Cuiabá, 27 de novembro de 2020

Regularização Fundiária – Os avanços e desafios com a edição da MP 910/2019

Por: Ana Claudia Fortes - 12 de fevereiro de 2020

A Medida Provisória 910, lançada em dezembro de 2019, e amplamente divulgado pela imprensa, instituiu as novas regras para a regularização fundiárias em terras.
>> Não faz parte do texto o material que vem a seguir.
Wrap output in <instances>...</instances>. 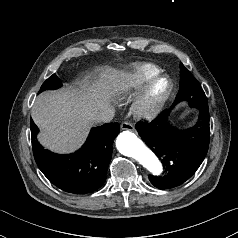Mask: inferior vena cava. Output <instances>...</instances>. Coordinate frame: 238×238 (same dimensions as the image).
<instances>
[{
	"label": "inferior vena cava",
	"mask_w": 238,
	"mask_h": 238,
	"mask_svg": "<svg viewBox=\"0 0 238 238\" xmlns=\"http://www.w3.org/2000/svg\"><path fill=\"white\" fill-rule=\"evenodd\" d=\"M114 117V109L106 108L94 116L96 123L103 124L111 122Z\"/></svg>",
	"instance_id": "inferior-vena-cava-1"
}]
</instances>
O objetivo da MP, é de emitir e conceder cerca de 600 mil títulos de propriedades rurais apara ocupantes de terras públicas da União até 2022, beneficiando assim pequenos produtores e assentamentos rurais.

Houseman Thomaz Aguliari é advogado e presidente da Comissão de Assuntos Fundiários da OAB/MT e membro da Comissão de Assuntos Fundiários e Registros Públicos da Corregedoria do Tribunal de Justiça de Mato Grosso, e  fala sobre os avanços e desafios com a edição da medida.
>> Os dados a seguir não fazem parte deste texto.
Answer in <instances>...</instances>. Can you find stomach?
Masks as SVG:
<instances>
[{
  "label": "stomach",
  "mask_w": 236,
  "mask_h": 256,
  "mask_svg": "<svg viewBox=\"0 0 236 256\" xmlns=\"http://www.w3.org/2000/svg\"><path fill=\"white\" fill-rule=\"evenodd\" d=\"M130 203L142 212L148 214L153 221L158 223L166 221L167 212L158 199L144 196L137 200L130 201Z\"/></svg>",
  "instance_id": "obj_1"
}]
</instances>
“No dia 10 de dezembro passado, foi assinada pelo Presidente Jair Messias Bolsonaro, a MP 910, que alterou a Lei 11.952/2009, que dispõe sobre a regularização fundiária das ocupações incidentes em áreas da União, trazendo um grande avanço legislativo, com objetivo de desburocratizar a titulação dos ocupantes; mas também apresentou um grande desafio acerca dos procedimentos que decorrem da sua aplicabilidade, especialmente aqueles vinculados as novas tecnologias de sensoriamento remoto para realização de vistorias, etc.

Foram vários os avanços trazidos pela MP 910, em especial a unificação da legislação fundiária para todo o país, pois o artigo 1º., altera a ementa da Lei 11.952/2009, excluindo a aplicação da lei somente no âmbito das áreas inseridas na Amazônia Legal, devendo a legislação a ser aplicada em todas as ocupações incidentes terras da União ou do INCRA no Brasil.

Destaco ainda, a alteração na data limite para comprovação das ocupações nas terras públicas, pois as ocupações passiveis de regularização eram consideradas as anteriores a 22 de julho de 2008 e a partir da MP 910, seu prazo foi estendido para ocupações anteriores a 05 de maio de 2014 em consonância ao Decreto 8.235/2014 que regulamenta o Programa de Regularização Ambiental (PRA).

Outro ponto relevante foi a inserção do CAR (Cadastro Ambiental Rural), como documento obrigatório nos processos de regularização, ampliando a segurança ambiental no procedimento administrativo, pois a existência de passivo ambiental, poderá gerar o indeferimento do pedido de regularização formulado pelo ocupante, nos termos do § 4º do artigo 13º da MP 910.

A MP 910, ainda garantiu a gratuidade das custas ou emolumentos para o registro dos títulos translativos de domínio, concedidos pelo INCRA, de imóveis rurais até 4 (quatro) módulos fiscais (pequenas propriedades).

O INCRA, por sua vez no dia 30 de dezembro de 2019, editou 03 (três) Instruções Normativas, para regular os procedimentos decorrentes da MP 910. Em linhas gerais são elas:

  • IN n. 98 – Regula o processo de seleção dos beneficiários do PNRA (Programa Nacional de Reforma Agrária), em sintonia com o Acordão do TCU 775/2016;
  • IN n. 99 – Fixa os procedimentos para titulação de imóveis rurais em Projetos de Assentos da Reforma Agrária;
  • IN n. 100 – Fixa os procedimentos para regularização fundiária de ocupações em áreas rurais, decorrentes da Lei 11.952/2009.

Com as mudanças legislativas e as inovações nos procedimentos administrativos do INCRA, esperasse um real conhecimento da malha fundiária, permitindo a identificação e atribuição das responsabilidades aos ocupantes das terras públicas, especialmente as responsabilidades ambientais, pois sabemos que a solução dos problemas fundiários contribuirá para a diminuição dos problemas ambientais enfrentados no país.

Os desafios impostos pela MP 910, serão sobretudo na aplicabilidade das normas e execução dos procedimentos administrativos que levarão a emissão do título de propriedade pelo INCRA ao ocupante das terras públicas.

A regularização fundiária é medida que se impõe, pois somente desta forma se trará segurança jurídica ao homem do campo, que passará a ser, reconhecido pelos órgãos de controle e instituições financeiras, melhorado assim, seu acesso aos recursos disponíveis para investimentos na sua atividade produtiva, gerando emprego e renda para a sua região e para o país”.